**EXERCISE MATERIAL:**
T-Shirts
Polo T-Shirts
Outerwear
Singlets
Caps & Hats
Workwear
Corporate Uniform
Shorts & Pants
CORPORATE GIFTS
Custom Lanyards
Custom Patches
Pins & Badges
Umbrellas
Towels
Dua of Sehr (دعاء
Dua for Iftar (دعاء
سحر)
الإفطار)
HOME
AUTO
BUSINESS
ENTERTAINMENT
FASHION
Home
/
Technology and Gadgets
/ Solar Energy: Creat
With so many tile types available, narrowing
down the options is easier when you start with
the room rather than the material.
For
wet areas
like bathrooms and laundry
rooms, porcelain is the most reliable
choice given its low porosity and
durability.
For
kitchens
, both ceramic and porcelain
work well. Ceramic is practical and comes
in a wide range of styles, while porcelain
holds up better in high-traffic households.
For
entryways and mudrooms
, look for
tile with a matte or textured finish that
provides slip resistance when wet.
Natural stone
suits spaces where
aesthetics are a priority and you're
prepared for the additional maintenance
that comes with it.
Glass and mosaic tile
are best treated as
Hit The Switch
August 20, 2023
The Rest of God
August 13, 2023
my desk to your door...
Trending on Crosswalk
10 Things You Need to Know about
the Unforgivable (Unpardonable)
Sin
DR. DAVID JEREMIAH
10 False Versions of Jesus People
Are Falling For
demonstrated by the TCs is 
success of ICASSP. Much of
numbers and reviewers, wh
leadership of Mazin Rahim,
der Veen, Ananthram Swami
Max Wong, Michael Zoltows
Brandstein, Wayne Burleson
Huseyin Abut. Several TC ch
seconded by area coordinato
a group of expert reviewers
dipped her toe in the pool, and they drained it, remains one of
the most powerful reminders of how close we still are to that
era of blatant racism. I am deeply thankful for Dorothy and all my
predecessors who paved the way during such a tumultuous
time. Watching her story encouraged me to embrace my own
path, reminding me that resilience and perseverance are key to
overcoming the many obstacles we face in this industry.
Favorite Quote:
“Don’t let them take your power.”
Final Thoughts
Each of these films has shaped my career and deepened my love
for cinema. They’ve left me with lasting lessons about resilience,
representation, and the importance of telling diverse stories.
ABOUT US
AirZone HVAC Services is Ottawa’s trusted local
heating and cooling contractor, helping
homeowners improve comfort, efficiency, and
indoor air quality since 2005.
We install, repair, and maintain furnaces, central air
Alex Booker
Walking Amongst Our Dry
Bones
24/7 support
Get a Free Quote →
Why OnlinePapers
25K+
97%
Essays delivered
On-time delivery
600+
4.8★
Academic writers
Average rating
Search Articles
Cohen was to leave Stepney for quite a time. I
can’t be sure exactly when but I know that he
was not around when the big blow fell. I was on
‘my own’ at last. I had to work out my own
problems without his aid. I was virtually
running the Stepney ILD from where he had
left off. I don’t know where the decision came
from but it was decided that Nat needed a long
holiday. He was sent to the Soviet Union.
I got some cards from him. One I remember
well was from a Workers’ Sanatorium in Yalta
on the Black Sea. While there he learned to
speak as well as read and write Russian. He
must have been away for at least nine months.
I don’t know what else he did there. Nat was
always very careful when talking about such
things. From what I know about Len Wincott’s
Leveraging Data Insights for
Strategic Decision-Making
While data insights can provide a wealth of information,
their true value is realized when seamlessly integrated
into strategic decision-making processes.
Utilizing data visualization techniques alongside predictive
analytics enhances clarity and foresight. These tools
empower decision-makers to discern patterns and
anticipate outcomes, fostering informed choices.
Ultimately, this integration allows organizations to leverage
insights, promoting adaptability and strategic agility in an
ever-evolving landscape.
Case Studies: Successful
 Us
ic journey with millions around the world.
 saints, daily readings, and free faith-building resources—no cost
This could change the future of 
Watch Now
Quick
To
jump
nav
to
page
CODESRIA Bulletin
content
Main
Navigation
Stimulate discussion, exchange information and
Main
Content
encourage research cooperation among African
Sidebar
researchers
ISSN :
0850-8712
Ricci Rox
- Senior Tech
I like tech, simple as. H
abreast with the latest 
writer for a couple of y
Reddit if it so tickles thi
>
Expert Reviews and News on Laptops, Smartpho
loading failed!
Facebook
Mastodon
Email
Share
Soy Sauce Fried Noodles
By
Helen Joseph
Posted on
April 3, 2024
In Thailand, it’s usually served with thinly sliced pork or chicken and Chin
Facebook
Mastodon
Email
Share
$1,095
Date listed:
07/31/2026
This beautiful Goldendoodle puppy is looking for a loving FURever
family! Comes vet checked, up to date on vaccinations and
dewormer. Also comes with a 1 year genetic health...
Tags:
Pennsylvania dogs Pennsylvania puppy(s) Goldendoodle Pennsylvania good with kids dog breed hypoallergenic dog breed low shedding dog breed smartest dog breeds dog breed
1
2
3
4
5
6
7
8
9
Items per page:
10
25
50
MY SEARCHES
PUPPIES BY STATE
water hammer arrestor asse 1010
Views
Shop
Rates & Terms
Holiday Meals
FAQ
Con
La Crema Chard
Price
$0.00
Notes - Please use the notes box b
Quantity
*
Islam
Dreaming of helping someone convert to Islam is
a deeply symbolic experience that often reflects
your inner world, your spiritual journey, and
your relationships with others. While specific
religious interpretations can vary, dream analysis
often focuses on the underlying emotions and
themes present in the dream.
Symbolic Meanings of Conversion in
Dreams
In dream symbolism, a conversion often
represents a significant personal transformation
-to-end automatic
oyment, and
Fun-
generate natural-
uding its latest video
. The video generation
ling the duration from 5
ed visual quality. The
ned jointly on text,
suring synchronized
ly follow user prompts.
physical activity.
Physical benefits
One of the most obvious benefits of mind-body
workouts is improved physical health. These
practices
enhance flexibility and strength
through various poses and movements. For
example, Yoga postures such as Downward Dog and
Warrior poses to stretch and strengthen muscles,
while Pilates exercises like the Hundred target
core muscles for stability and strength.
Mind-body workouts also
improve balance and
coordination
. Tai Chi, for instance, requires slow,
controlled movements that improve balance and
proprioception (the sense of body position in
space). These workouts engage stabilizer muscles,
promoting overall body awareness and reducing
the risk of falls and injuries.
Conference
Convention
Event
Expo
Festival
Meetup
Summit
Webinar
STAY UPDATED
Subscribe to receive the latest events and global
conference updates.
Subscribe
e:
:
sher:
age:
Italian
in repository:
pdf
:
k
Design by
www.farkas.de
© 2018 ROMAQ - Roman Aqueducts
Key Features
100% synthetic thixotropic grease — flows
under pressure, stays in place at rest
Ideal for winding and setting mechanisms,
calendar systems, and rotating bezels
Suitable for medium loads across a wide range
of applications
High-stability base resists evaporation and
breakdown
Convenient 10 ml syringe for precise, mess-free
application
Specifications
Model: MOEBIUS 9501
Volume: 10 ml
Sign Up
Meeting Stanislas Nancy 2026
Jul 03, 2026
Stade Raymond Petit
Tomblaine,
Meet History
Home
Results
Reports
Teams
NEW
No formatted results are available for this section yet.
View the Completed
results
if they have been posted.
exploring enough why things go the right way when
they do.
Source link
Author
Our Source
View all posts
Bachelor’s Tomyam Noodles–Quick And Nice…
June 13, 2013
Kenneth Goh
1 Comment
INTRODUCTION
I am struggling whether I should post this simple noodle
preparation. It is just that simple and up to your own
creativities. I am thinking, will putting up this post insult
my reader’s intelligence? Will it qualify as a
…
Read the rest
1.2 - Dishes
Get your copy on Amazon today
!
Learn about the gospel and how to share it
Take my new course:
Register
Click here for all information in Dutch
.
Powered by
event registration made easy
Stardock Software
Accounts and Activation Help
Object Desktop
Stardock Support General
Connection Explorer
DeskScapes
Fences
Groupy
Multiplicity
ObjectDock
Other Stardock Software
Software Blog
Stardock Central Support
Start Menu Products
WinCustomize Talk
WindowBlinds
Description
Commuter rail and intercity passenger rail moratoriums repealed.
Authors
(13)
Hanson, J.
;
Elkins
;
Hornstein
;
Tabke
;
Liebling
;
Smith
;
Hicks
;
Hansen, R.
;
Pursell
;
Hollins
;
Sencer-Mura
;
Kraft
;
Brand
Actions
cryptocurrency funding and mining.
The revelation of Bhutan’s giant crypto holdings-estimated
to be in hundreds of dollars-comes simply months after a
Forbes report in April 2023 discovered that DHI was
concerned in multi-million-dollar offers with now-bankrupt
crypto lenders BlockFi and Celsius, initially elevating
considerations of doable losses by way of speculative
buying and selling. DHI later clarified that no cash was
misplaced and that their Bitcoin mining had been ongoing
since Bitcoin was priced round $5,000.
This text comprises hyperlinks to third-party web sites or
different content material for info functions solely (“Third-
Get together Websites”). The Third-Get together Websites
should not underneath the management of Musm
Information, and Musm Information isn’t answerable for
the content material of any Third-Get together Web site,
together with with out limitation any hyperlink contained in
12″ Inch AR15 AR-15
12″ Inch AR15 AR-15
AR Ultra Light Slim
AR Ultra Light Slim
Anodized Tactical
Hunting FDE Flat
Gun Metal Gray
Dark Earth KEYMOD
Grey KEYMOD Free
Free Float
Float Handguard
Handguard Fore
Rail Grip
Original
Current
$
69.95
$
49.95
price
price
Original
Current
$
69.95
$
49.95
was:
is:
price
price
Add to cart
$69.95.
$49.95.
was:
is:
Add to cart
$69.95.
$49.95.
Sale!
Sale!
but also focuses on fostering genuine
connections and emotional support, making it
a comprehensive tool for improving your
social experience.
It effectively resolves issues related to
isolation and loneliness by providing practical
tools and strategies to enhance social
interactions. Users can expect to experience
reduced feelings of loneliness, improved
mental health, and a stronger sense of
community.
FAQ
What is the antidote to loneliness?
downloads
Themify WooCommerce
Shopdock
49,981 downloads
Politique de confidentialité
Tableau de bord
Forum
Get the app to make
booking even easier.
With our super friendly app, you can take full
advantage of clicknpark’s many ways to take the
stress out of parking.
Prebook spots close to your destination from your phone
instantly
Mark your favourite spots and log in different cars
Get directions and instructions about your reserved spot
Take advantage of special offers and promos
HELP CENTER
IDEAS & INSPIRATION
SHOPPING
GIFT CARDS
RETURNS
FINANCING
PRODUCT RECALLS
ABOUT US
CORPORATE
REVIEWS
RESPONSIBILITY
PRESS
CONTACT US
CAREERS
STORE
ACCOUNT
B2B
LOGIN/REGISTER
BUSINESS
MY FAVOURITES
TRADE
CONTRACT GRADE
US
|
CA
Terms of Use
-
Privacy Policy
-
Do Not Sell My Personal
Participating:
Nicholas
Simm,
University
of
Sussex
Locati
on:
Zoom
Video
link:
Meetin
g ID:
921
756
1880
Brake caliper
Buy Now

**WHAT IS REQUIRED:**
In the material above, how many lines contain the string "advantage"? Respond with that number by itself.

**TASK RESPONSE:**
2